Some 500,000 more people moved to Germany than left in 2016, Germany's statistics office says. The figure is less than half that of the previous year.

Brandenburg Gate
Image: picture-alliance/Dumont/S. Lubenow

Net migration to Germany fell by more than half from 2015 to 2016, figures released on Tuesday by the German Federal Statistics Office show.

Altogether 1,865,000 people came to Germany in 2016, while 1,365,000 left, which equals a net migration figure of 500,000. That is down from 1,140,000 the year before, at the height of the refugee crisis.

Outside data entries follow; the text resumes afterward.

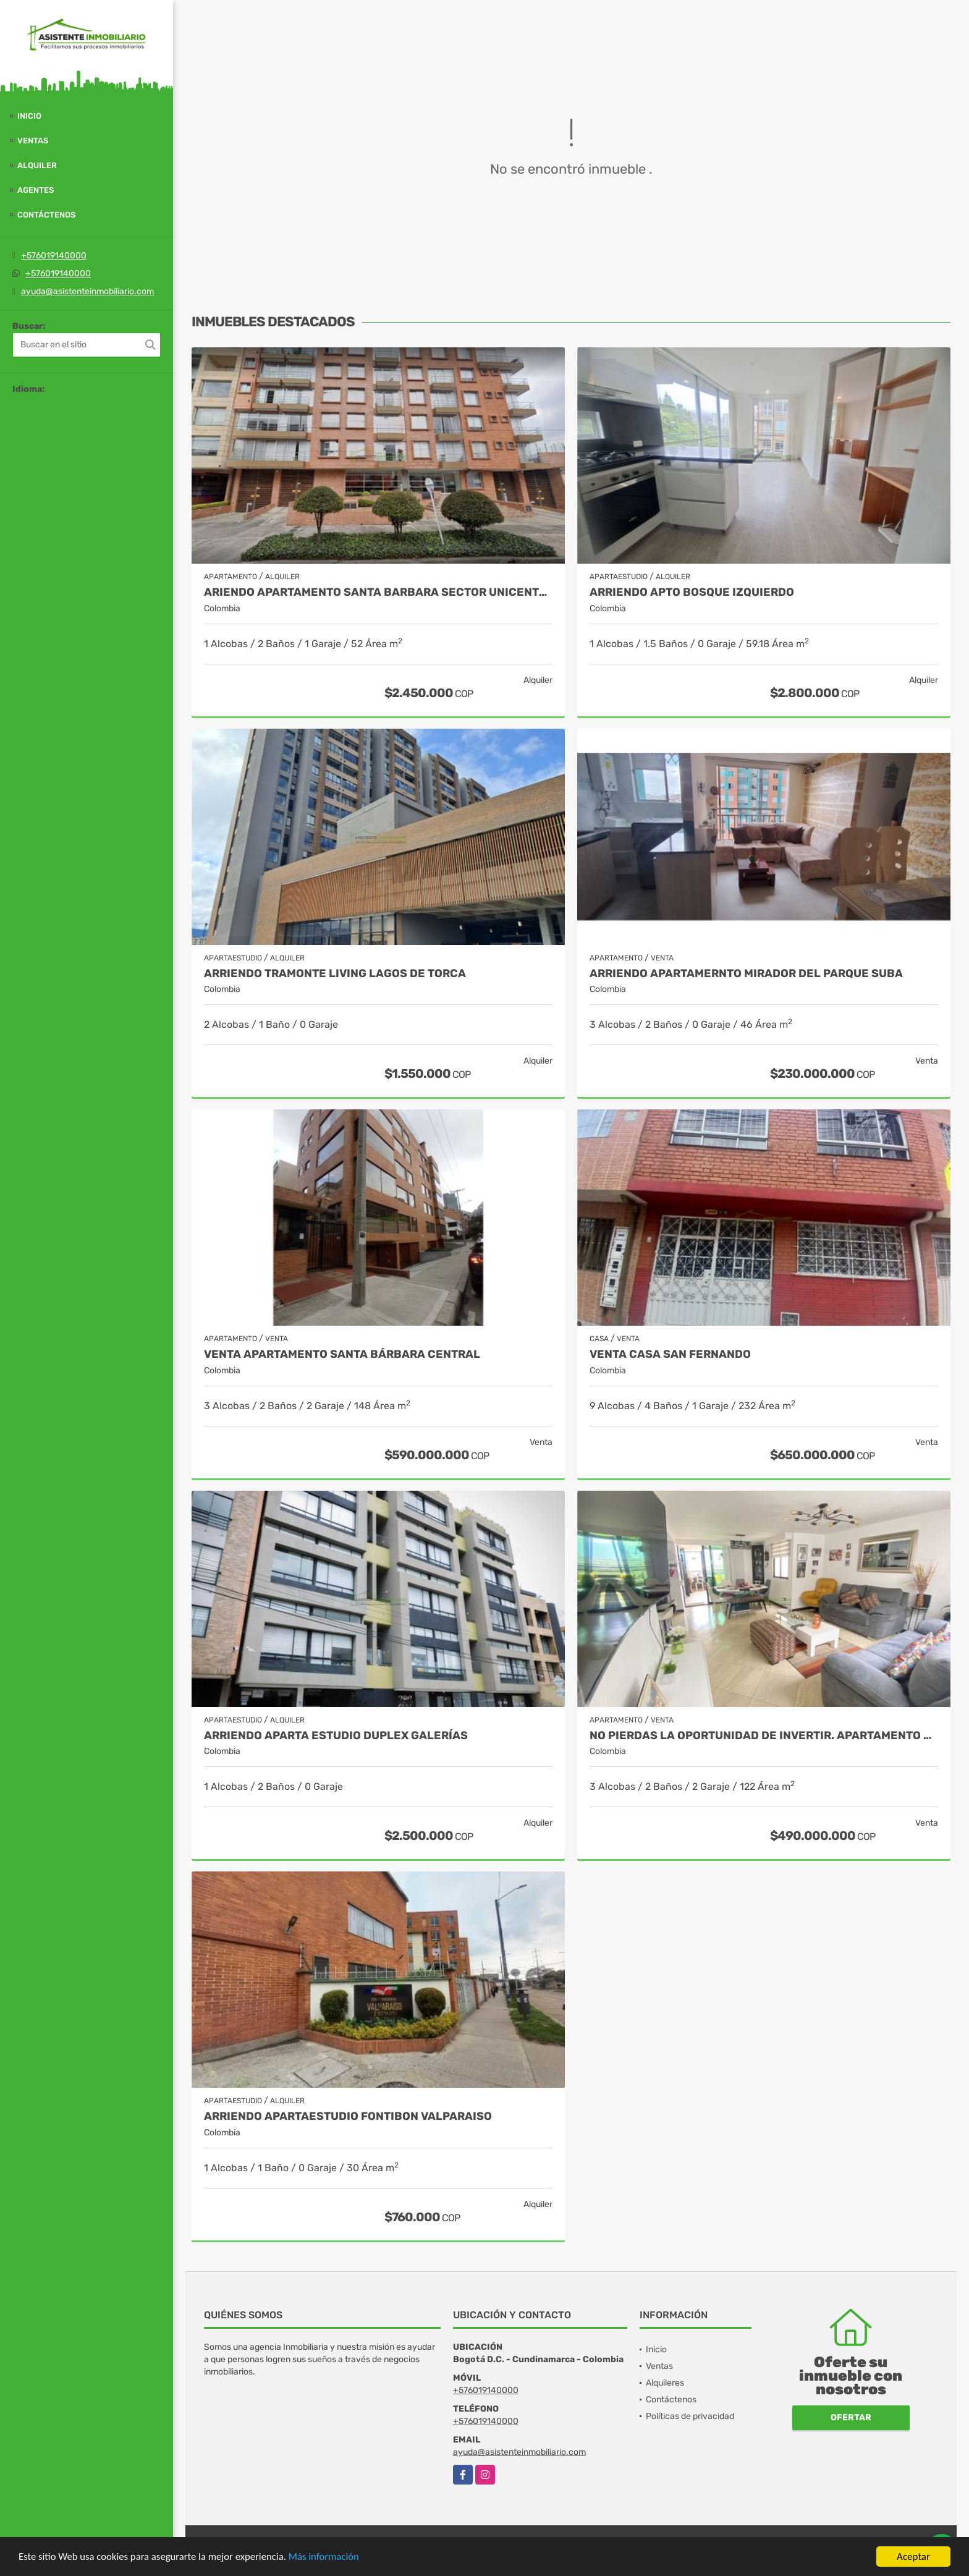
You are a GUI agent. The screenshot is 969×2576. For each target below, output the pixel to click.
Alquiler (37, 165)
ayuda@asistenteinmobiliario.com (87, 291)
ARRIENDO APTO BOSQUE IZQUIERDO (692, 592)
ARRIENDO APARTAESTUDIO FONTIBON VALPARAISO (348, 2116)
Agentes (35, 190)
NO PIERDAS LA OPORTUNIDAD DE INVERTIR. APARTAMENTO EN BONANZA (764, 1735)
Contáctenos (46, 214)
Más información (329, 2557)
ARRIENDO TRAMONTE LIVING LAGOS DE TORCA (335, 973)
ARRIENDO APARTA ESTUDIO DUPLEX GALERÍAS (336, 1735)
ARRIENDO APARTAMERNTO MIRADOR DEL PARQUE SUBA (746, 973)
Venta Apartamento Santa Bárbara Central (342, 1354)
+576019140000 (54, 255)
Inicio (29, 116)
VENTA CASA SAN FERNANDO (670, 1354)
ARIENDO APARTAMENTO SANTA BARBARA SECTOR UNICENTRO (378, 592)
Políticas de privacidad (690, 2416)
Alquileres (665, 2383)
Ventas (32, 140)
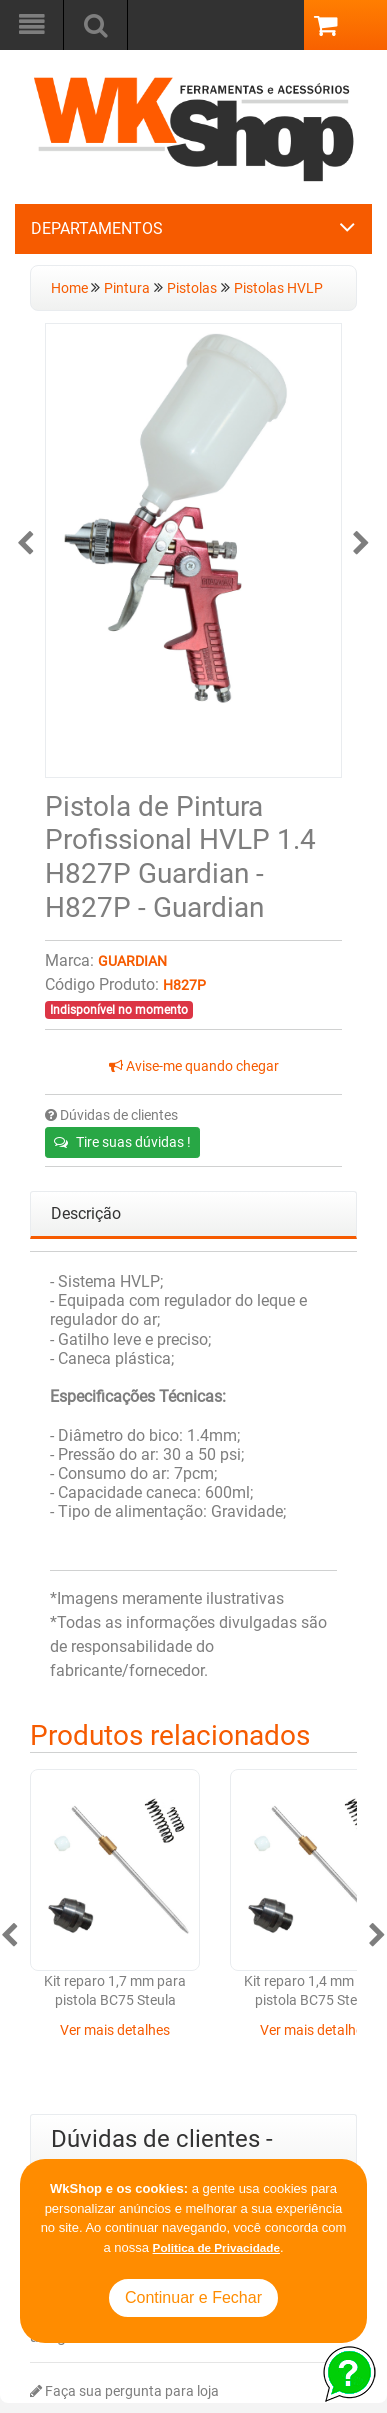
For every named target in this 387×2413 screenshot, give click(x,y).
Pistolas (192, 288)
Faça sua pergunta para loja (124, 2391)
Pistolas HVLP (278, 288)
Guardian (132, 961)
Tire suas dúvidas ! (122, 1142)
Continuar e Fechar (193, 2297)
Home (71, 288)
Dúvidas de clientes (111, 1115)
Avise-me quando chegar (194, 1066)
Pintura (127, 288)
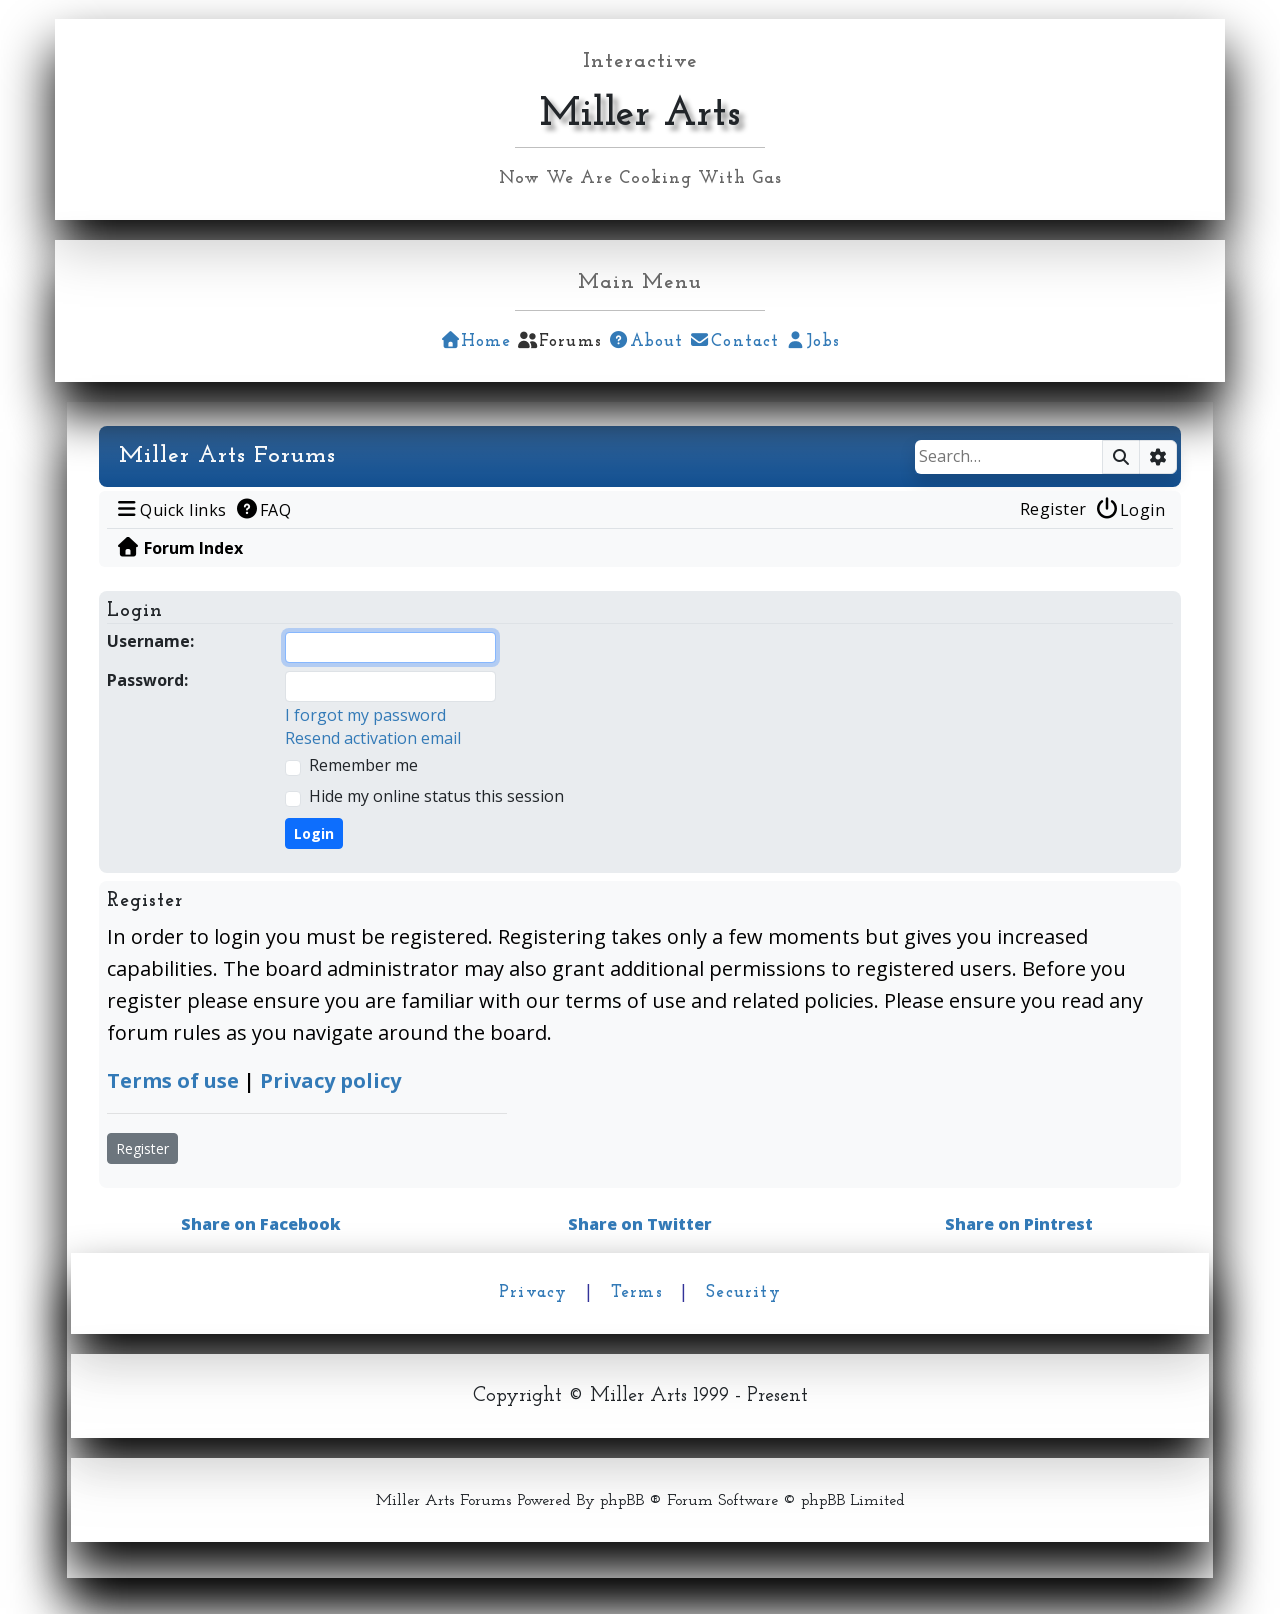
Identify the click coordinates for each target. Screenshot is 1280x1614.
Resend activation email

The office said this reduction was partly due to the closing of the Balkan route to migrants seeking to come to Europe.

Net migration of people with non-German passports reached 635,000, down from 1,157,000 in 2015, while some 135,000 more Germans left the country than returned.

Read more: Refugee children making a new life in Germany 

Less migration from Syria, Afghanistan, Iraq

A majority of net migrants to Germany came from Middle Eastern and Asian countries (63 percent), with 15 percent coming from other EU nations and 9 percent from African states.

The number of net migrants from Syria (146,000) was under half that in the previous year, and numbers from Afghanistan (56,000) and Iraq (48,000) were also down.

Net migration from Poland and Romania was also considerably reduced in comparison with the year before, while there was negative net migration from almost all Balkan states, compared with strong positive figures for 2015.